A prisoner cannot file a successive § 2255 motion unless a panel of the appropriate court of appeals first certifies that the motion contains a claim relying on:

(1) newly discovered evidence that, if proven and viewed in light of the evidence as a whole, would be sufficient to establish by clear and convincing evidence that no reasonable factfinder would have found the movant guilty of the offense; or (2) a new rule of constitutional law, made retroactive to cases on collateral review by the Supreme Court, that was previously unavailable. 28 U.S.C. § 2255(h). Nothing in the record indicates that the Fourth Circuit has issued such a certification here. Without that certification, this Court lacks jurisdiction to review the motion. See Winestock, 340 F.3d at 205.

When this Court receives an unauthorized successive § 2255 motion, it "must either dismiss the motion for lack of jurisdiction or transfer it to" the Fourth Circuit so that court can "perform [its] gatekeeping function under § 2244(b)(3)." Winestock, 340 F.3d at 207. Here, it is better to dismiss so that Simmons, if he desires, may petition the Fourth Circuit for filing authorization.
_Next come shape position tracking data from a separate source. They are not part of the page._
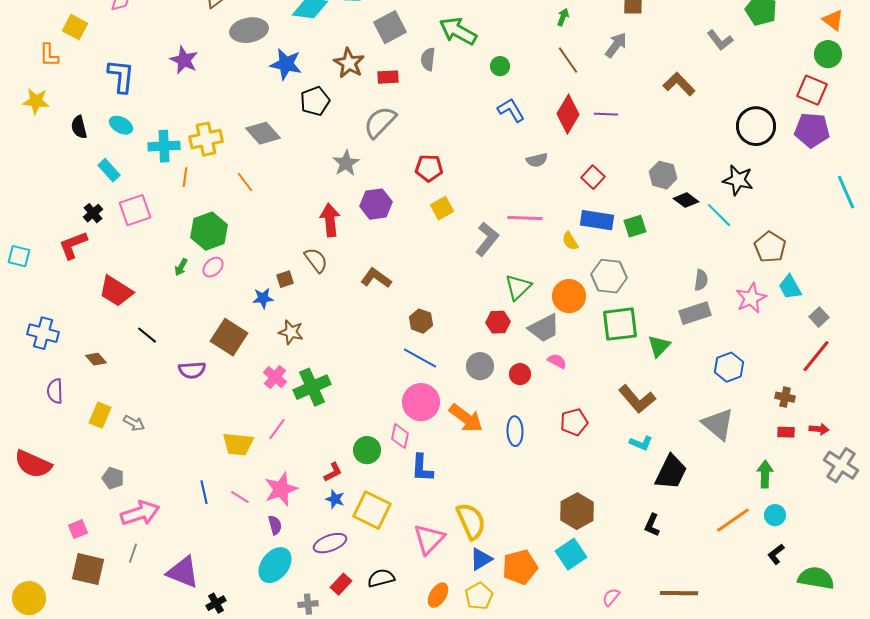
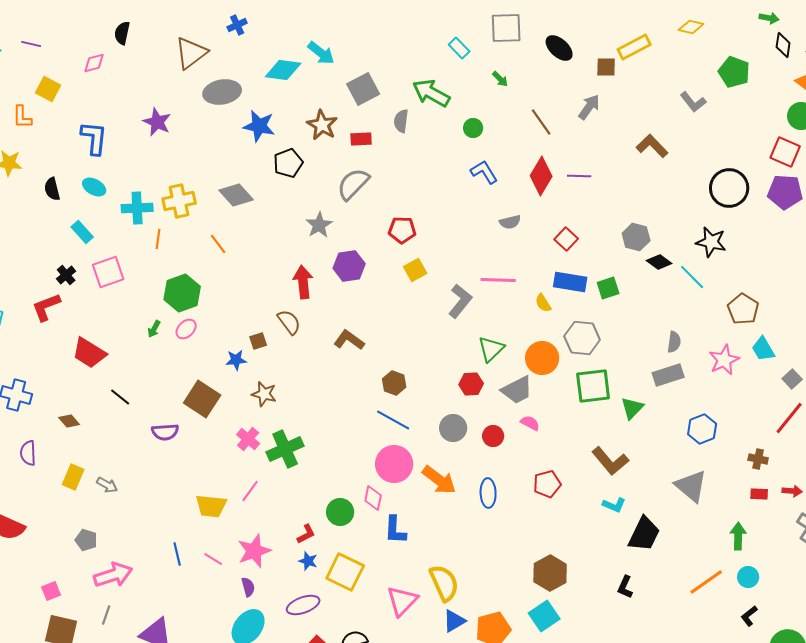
green arrow: (563, 17) -> (500, 79), moved, turned 114

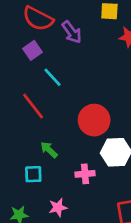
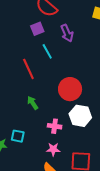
purple arrow: (72, 32) -> (67, 33), moved
cyan square: (33, 174) -> (18, 136), moved
pink star: (58, 207) -> (53, 149), moved

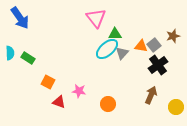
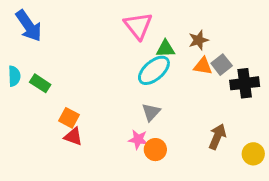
brown star: (173, 36) -> (199, 40), moved
gray triangle: (122, 53) -> (151, 112), moved
black cross: (158, 65) -> (245, 83), moved, turned 30
pink star: (79, 91) -> (138, 139), moved
red triangle: (59, 102) -> (73, 137), moved

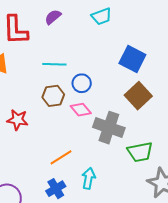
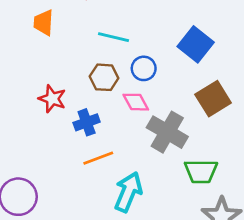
blue square: (132, 59) -> (196, 44), moved
cyan arrow: (89, 178) -> (128, 192), size x1.4
blue cross: (56, 189) -> (87, 122), moved

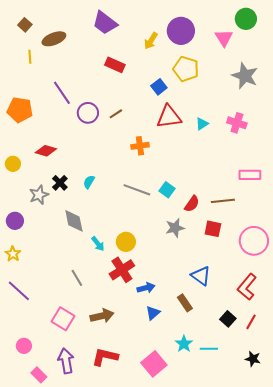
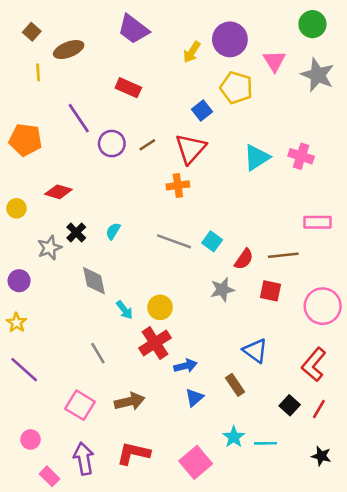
pink triangle: (224, 38) -> (274, 61), moved
red rectangle: (115, 65) -> (128, 88), moved
gray star: (245, 76) -> (318, 75), moved
red triangle: (169, 117) -> (191, 149), moved, turned -40
cyan triangle: (202, 124) -> (257, 158), size x1.6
For the foregoing reasons, it is ORDERED that Simmons' motion is hereby DISMISSED without prejudice. The Court declines to issue a certificate of appealability.2

AND IT IS SO ORDERED.

FootNotes


1. Last year, Simmons filed a § 2255 motion challenging his designation as a career offender under the United States Sentencing Guidelines. This Court denied the motion on the merits and declined to issue a certificate of appealability. (See ECF No. 99.) Simmons attempted to appeal, but the Fourth Circuit likewise declined to issue a certificate and then dismissed the appeal. United States v. Simmons, 670 F. App'x 817, 818 (4th Cir. 2016) (per curiam).
2. A certificate of appealability will not issue absent "a substantial showing of the denial of a constitutional right." 28 U.S.C. § 2253(c)(2). A prisoner satisfies this standard by demonstrating that reasonable jurists would find both that the merits of his constitutional claims are debatable and that any dispositive procedural rulings by the district court are also debatable or wrong. See Miller-El v. Cockrell, 537 U.S. 322, 336 (2003); Slack v. McDaniel, 529 U.S. 473, 484, (2000); Rose v. Lee, 252 F.3d 676, 683 (4th Cir. 2001). Scott has not satisfied that standard. Accordingly, the Court declines to issue a certificate of appealability. See R. 11(a), § 2255 Rules.